In theory he repays his creditors by stealing from the other guests, but in practice he can't bring himself to do it. His fatal flaw is, as another character points out, that he's a nobleman who's actually noble, and he sees how many of his fellow guests are in as dire straits as he is.
They include Elizaveta Grushinskaya, a warm performance from Christine Grimandi as a ageing prima ballerina who's had more farewell tours than Cher, and has reached the point where the audiences no longer show up. For decades she's failed to spot that her mannish assistant Raffaela (Valerie Cutko) is in love with her, and instead ends up in an unlikely romance with the younger Baron. This dashes the hopes of Flaemmchen (Victoria Serra,) one of the hotel's on-call typists but dreaming of Hollywood stardom: With the Baron no longer an option, she latches onto American businessman Hermann Preysing (Jacob Chapman,) but he too is more troubled than he appears.
The only guest with actual cash is the one the hotel initially tried to turn away: Consumptive Jew Otto Krigelein (George Rae) has cashed in everything he owns on finding out he hasn't got long to live, and checked into the Grand Hotel for a taste of the life he feels he missed out on. Forrest, Wright and Yeston's music is of the storytelling variety rather than instantly memorable, but does boast a couple of big showstoppers, usually involving Garnham's Baron - "Love Can't Happen" with Grushinskaya, "We'll Take a Glass Together" with Krigelein, and his climactic solo "Roses at the Station." The amount of stuff going on simultaneously means not every story always feels developed - it took me a while to realise the Baron was meant to be earnest about his feelings for the ballerina, and that strand never quite convinced me.

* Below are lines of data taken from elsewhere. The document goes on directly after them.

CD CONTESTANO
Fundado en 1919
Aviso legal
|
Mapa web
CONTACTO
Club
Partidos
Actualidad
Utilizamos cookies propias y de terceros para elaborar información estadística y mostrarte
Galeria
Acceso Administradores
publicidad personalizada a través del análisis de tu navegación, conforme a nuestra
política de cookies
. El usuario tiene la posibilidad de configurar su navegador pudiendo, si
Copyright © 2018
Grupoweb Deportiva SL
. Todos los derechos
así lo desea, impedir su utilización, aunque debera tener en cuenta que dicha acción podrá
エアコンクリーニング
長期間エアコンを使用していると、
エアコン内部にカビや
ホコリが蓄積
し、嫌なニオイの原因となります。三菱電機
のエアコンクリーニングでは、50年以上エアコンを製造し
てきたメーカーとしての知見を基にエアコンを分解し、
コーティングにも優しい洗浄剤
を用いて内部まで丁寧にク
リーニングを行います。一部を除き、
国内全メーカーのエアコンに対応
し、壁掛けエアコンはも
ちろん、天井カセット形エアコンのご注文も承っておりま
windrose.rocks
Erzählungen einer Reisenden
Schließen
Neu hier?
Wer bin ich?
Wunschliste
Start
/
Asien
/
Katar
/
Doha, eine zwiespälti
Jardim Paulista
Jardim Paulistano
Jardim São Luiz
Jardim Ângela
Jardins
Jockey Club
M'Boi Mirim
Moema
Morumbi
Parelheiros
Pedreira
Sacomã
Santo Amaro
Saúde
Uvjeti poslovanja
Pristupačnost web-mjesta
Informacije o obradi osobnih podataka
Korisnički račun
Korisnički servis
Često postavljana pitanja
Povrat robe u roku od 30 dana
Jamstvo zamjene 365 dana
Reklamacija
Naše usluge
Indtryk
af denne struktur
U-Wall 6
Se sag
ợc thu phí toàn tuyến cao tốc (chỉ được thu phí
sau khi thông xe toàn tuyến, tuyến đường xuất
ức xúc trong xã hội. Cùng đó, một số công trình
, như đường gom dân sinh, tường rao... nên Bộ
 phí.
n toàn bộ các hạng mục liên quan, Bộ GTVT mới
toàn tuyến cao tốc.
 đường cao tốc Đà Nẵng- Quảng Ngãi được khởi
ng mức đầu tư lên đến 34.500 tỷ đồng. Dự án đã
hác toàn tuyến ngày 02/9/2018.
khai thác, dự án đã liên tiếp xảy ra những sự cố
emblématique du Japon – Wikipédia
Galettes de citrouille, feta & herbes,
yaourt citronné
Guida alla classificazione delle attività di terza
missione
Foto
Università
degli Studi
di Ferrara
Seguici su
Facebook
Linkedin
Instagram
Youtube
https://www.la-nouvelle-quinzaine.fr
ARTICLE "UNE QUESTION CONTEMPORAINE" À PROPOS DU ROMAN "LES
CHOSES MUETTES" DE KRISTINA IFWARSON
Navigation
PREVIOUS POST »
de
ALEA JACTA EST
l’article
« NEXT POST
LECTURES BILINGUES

I was also unconvinced by the ending Southerland's given the piece, in which the staff rise up against the guests - I wasn't sure how strongly it was meant to suggest the rise of the Nazis in the years following this story, and if a climactic special effect can't really be done properly in the small space, it might be best not done at all. But those are really the only criticisms I have of the production, which uses the multiple storylines to create a huge amount of energy and pace on Lee Newby's simple traverse set, with lively choreography by Lee Proud. I think I liked this more than Jan, who said he felt it redeemed itself in the last 20 minutes: I was caught up in its doomed storylines and the enthusiasm of the production from much earlier than that. It's well-sung and with likeable performances, especially from Grimandi, Rae and Serra and, with the wise decision to play it without an interval, its running time flies by in a flurry of energy.
Grand Hotel by Luther Davis, George Forrest, Robert Wright and Maury Yeston, based on Menschen Im Hotel by Vicki Baum, is booking until the 5th of September at Southwark Playhouse's Large Theatre.
Running time: 1 hour 50 minutes straight through.